• _Exercise brief_
Scan the records below for the line with "Retornar valores" and the line with "Magé vai celebrar seus 461 anos com uma", and retype that range exactly, both ends included, pictures excepted.

• _Records supplied_
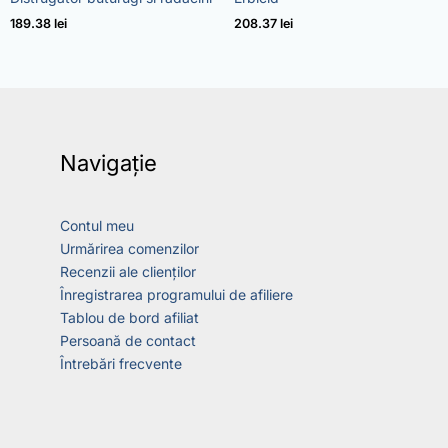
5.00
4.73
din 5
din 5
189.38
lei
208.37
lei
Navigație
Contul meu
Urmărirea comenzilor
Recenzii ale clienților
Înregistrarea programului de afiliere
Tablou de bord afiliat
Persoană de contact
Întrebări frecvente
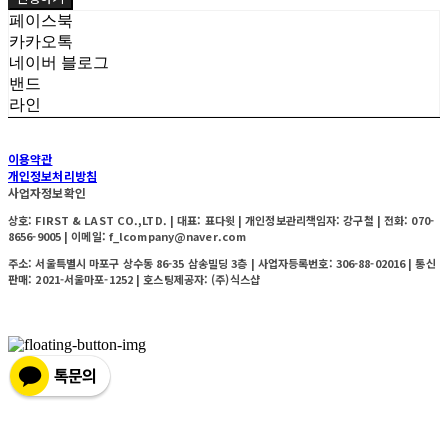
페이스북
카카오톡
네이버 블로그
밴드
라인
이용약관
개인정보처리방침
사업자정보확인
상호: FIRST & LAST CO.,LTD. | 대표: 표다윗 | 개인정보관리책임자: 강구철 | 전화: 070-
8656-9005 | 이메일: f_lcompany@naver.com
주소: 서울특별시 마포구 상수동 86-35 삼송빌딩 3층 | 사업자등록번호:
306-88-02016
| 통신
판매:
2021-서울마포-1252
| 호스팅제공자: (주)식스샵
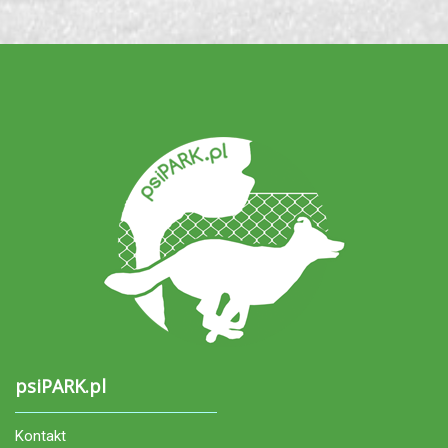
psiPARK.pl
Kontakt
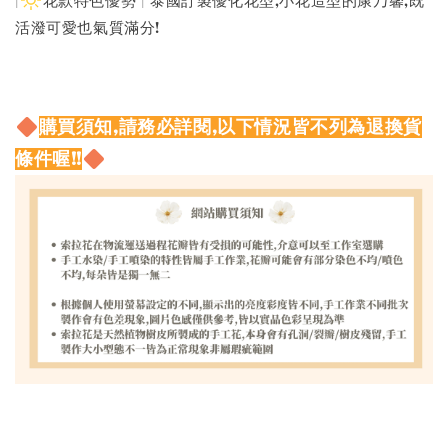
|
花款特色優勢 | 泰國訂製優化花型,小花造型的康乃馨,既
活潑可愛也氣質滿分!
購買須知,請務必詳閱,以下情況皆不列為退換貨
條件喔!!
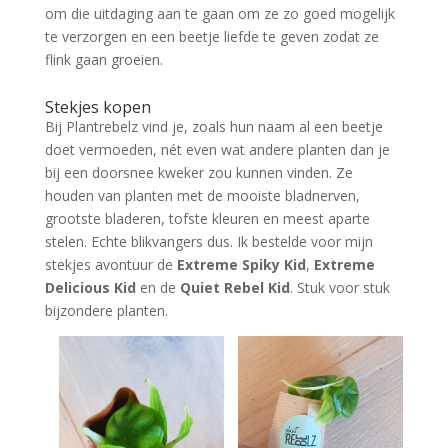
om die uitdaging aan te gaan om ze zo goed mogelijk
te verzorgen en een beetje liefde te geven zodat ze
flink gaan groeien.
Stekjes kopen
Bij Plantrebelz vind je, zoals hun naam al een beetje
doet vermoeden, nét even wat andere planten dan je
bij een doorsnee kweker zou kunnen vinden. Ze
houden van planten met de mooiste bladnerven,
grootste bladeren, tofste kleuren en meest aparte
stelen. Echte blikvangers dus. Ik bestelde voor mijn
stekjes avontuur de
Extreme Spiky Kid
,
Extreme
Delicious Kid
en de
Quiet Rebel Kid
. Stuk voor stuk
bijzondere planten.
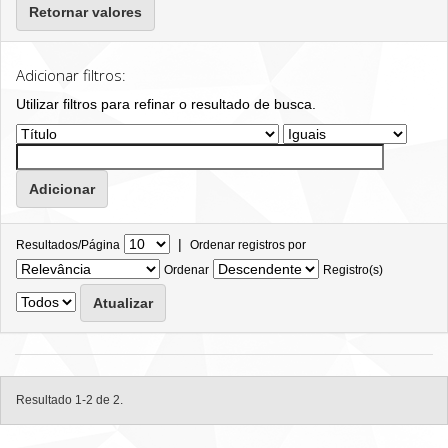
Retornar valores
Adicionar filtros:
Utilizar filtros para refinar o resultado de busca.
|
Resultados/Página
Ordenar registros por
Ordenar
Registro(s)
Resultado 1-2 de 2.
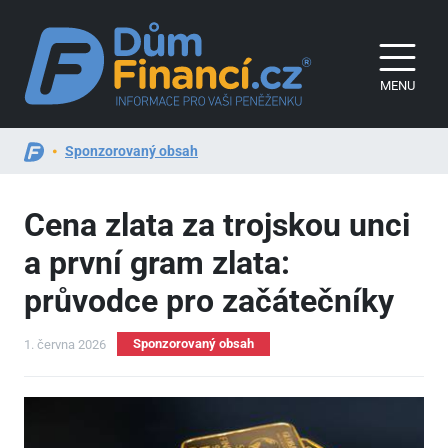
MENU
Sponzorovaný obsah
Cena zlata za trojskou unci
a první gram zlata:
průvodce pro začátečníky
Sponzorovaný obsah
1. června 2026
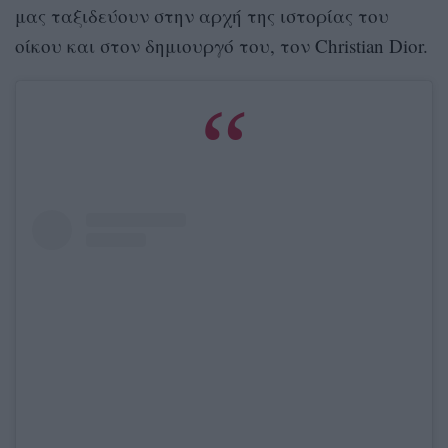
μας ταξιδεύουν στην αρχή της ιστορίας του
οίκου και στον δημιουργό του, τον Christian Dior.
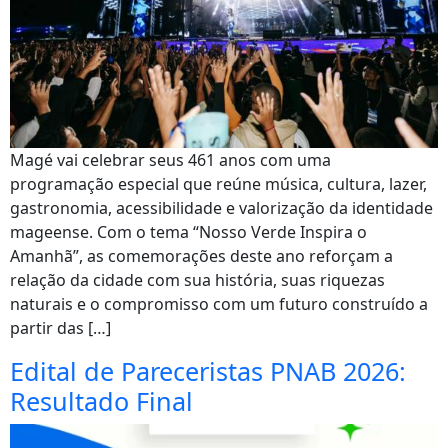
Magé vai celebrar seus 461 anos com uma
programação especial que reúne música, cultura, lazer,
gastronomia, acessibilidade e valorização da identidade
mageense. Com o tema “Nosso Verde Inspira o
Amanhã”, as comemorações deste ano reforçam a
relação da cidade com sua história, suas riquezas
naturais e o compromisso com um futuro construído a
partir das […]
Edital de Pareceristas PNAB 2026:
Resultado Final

• _Your response_
Retornar valores
Adicionar filtros:
Utilizar filtros para refinar o resultado de busca.
|
Resultados/Página
Ordenar registros por
Ordenar
Registro(s)
Resultado 1-2 de 2.
MENU
Sponzorovaný obsah
Cena zlata za trojskou unci
a první gram zlata:
průvodce pro začátečníky
Sponzorovaný obsah
1. června 2026
μας ταξιδεύουν στην αρχή της ιστορίας του
οίκου και στον δημιουργό του, τον Christian Dior.
Magé vai celebrar seus 461 anos com uma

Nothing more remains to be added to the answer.